Red5 Documentation

Troubleshooting Red5 Pro Autoscaling Issues

Order of Operations for Environment Troubleshooting

NOTE if you reboot a node that is part of a nodegroup, the stream manager will most likely replace it before it restarts, which may cause nodegroup instability. If a node is unresponsive the best course of action is to terminate the node via the stream manager API call or manually stop/terminate the instance from the hosting platform dashboard, allowing the stream manager to replace the node per your nodegroup’s scaling policy.

If there are problems with stream quality for all subscribers, then check the CPU/memory health of the origin instance where the stream was originally broadcast to. If there are no problems there, then try subscribing to the stream directly on the origin server.

If there are problems with stream quality for some subscribers, then try subscribing to the stream directly on each edge server in your nodegroup.

If you are experiencing delays in API response, then check the CPU/memory on your Stream Manager and autoscale database.

NOTE: you can automatically monitor and replace nodes using one or both of Red5 Pro corrupted node management solutions.

Cluster Communication

  • If your streams are publishing but not showing on the edge servers, check the following:
    • Run the node relations map API call to verify origins and edges are connected
    • Make sure that the cluster password is the same for nodes and in the stream manager file
    • Ensure that the nodes can communicate with each other over ports 5080 and 1935
    • Ensure that the red5pro-rtsp jar file has not been removed from /usr/local/red5pro/plugins on the nodes’ image.
  • If you have origins and edges across multiple regions, you may want to increase the edge reporting frequency to improve communication. On the edge/origin disk image, modify the {red5pro}/conf/cluster.xml file, changing the proxyPingInterval from the default 10000 (10 seconds) to as low as 4000 (4 seconds) (<property name="proxyPingInterval" value="4000" />)

Log Settings and Collection

The following describes log settings that can be modified on your instances to troubleshoot different problems.

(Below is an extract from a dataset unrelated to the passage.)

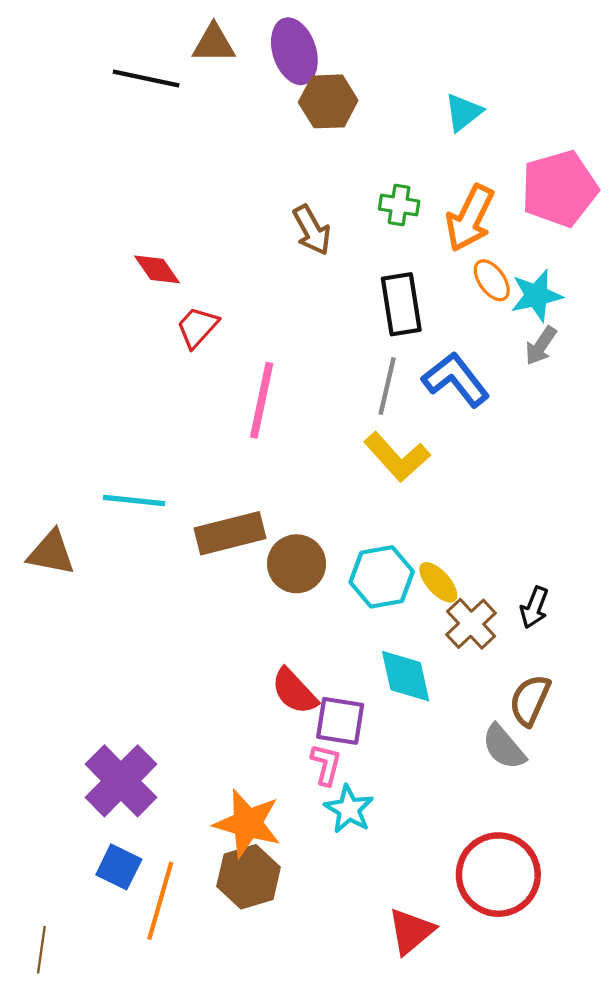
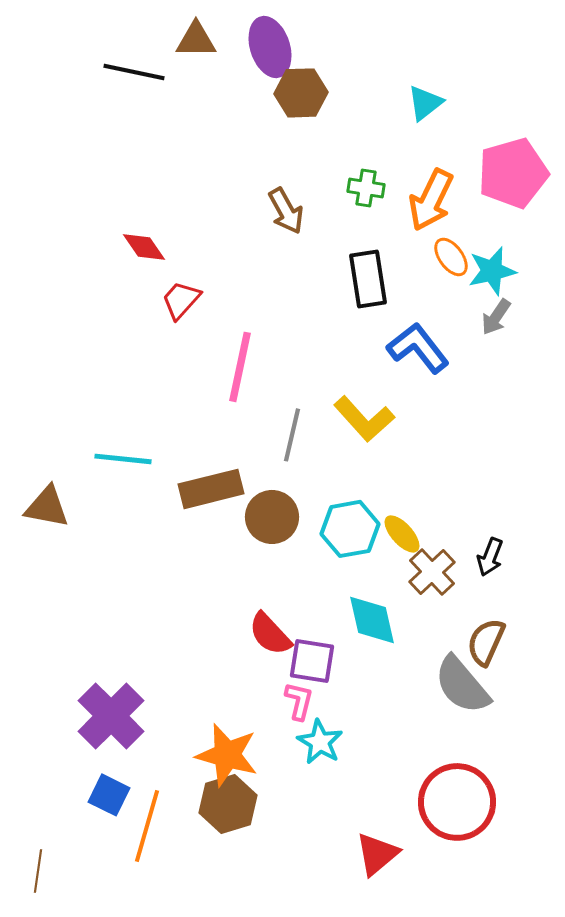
gray line: (387, 386) -> (292, 435), moved
gray semicircle: (504, 747) -> (462, 685), size x1.4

NOTE: if you modify <configuration> at the top of the red5pro/conf/logback.xml file to <configuration scan="true" scanPeriod="60 seconds"> that setting allows you to edit logging levels without restarting the server. Debug logging will add overhead to your servers.

Stream Manager

The following loggers can be modified or added to your red5pro/conf/logback.xml file to troubleshoot autoscaling issues from the Stream Manager side:

  • <logger name="" – logging for all stream manager operations, including broadcast/subscribe requests, API calls, scale out/in operations, and WebSocket proxy. It is recommended to change the setting to level="INFO" first, and then to level="DEBUG" if INFO doesn’t return the information you are looking for.

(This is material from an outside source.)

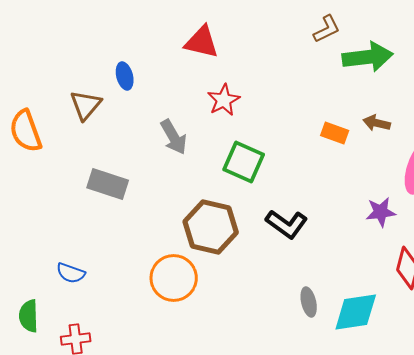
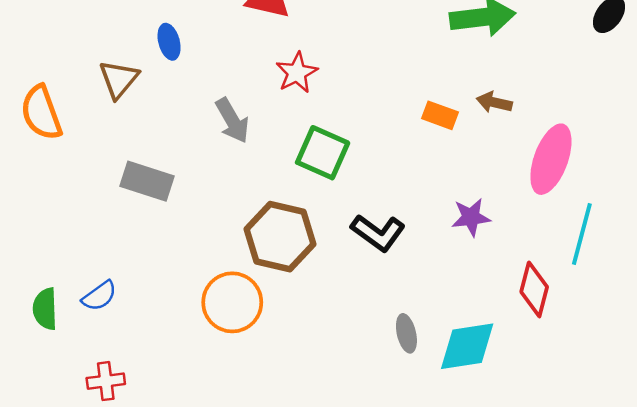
purple star: (381, 212) -> (471, 217), moved
blue semicircle: (71, 273) -> (99, 296), turned -56
green semicircle: (29, 316) -> (45, 309), moved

Troubleshooting specific cloud platforms:

  • AWS cloud controller: <logger name=""
  • AWS cloud API: <logger name="com.amazonaws"
  • Google Cloud controller: <logger name=""
  • Azure cloud controller: <logger name=""
  • Simulated cloud controller: <logger name=""


Terraform is only involved in the deployment and removal of nodes. Terraform Service logging is written to the /usr/local/red5service/red5.log file (or whatever the path is to your terraform service), and should include useful information about any problems that terraform encounters while trying to deploy (or terminate) and instance (e.g., if you created a disk image for a lower instance type than you specified in your launch configuration policy).

A single terraform server can only perform one action at a time – so it is important to make sure that one action is completed before initiating a second action. For this reason, when replacing a nodegroup it is best to:

  1. Create the new nodegroup
  2. Check the nodegroup nodes’ statuses, and wait until they all come back as inservice
  3. Delete the original nodegroup

Logging on Nodes

It is recommended that during your development phase setting the conf/logback.xml file to use <configuration scan="true" scanPeriod="60 seconds"> – this will allow you to modify logging levels on individual nodes without having to create a new disk image.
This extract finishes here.